# Dog licking and smacking lips



## Love That Mack

My 5ish year old pit/lab mix smacks and licks his mouth/lips a lot, most often at night. Sometimes this is accompanied by growling if the other dogs come near. He's not a sloppy dog at all, but he's over-salivated a few times, generally before puking. The vet says he's doing all this to try NOT to puke. (He's always had a sensitive stomach.) 

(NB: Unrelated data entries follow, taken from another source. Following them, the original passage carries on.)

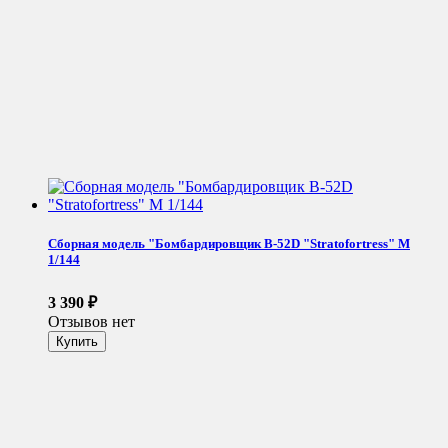
Сборная модель "Бомбардировщик B-52D "Stratofortress" М
1/144
3 390
₽
Отзывов нет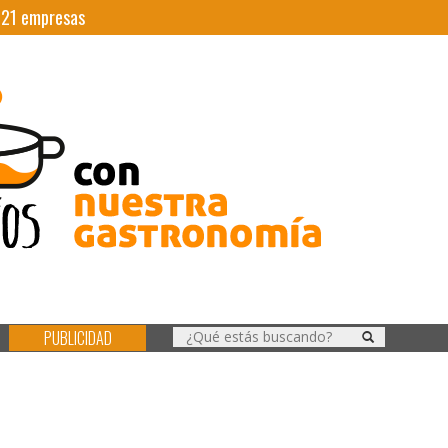
|
21
empresas
PUBLICIDAD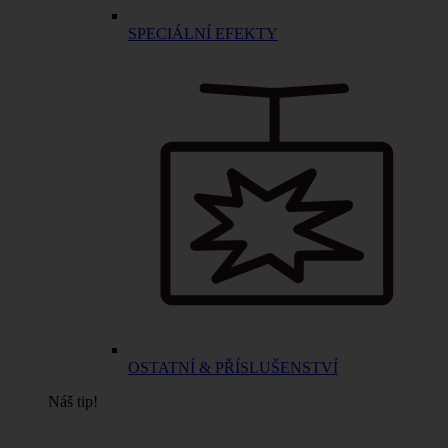
SPECIÁLNÍ EFEKTY
OSTATNÍ & PŘÍSLUŠENSTVÍ
Náš tip!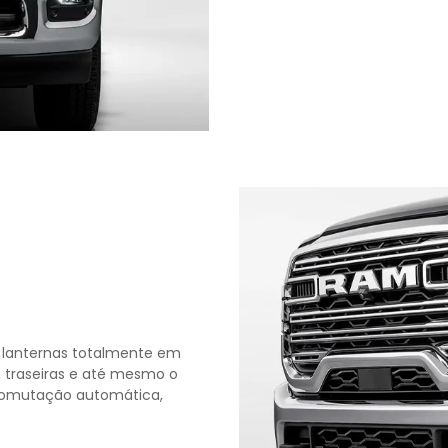
e lanternas totalmente em
as, traseiras e até mesmo o
e comutação automática,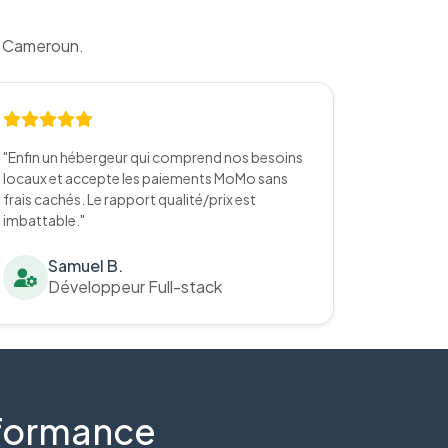
u Cameroun.
"Enfin un hébergeur qui comprend nos besoins
locaux et accepte les paiements MoMo sans
frais cachés. Le rapport qualité/prix est
imbattable."
Samuel B.
Développeur Full-stack
erformance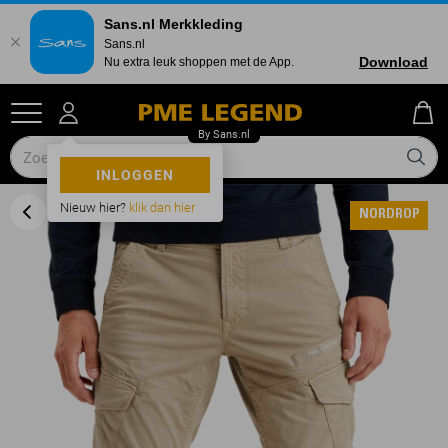
Sans.nl Merkkleding
Sans.nl
Download
Nu extra leuk shoppen met de App.
INLOGGEN
Nieuw hier?
klik dan hier
NORDROP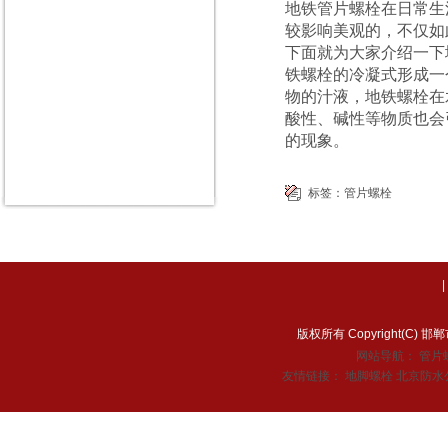
地铁管片螺栓在日常生
较影响美观的，不仅如
下面就为大家介绍一下
铁螺栓的冷凝式形成一
物的汁液，地铁螺栓在
酸性、碱性等物质也会
的现象。
标签：
管片螺栓
版权所有 Copyright(C
网站导航：
管片
友情链接：
地脚螺栓
北京防水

He hasn't thrown up in several weeks, but he's still doing the licking/smacking/swallowing thing. Lymph nodes are normal and there are no other outward signs of anything wrong -- regular appetite, regular energy level, nothing abnormal in his mouth, throat not inflamed. Any ideas? He definitely seems uncomfortable when he does it. I'm about to take him to a different vet but I wanted to see if anyone has experienced a similar situation with their dog.


----------



## MegaMuttMom

Smacking and licking lips can be a calming signal and a sign that your dog is stressed. Combine that with the growling to keep other dogs away, I would think about what your dog is saying. Does he have a place to go to where he won't be bothered when he is trying to rest? Here is something to read that may help you decide if this is what is going on. http://www.wagntrain.com/BodyLanguage2.htm


----------



## Love That Mack

That's a great article -- thank you! I was thinking this could be part of it, but he also does it when he's perfectly safe and not bothered by the other dogs, such as when he's in his bed and the other dogs are in their crates. I'll keep researching the behavior angle though -- I would rather it be something like that than a physical problem!


----------



## nemraciram

Hi, I am new in this forum. I realize that my response is way delayed, but I am posting it anyway in the hope that it may help somebody else. 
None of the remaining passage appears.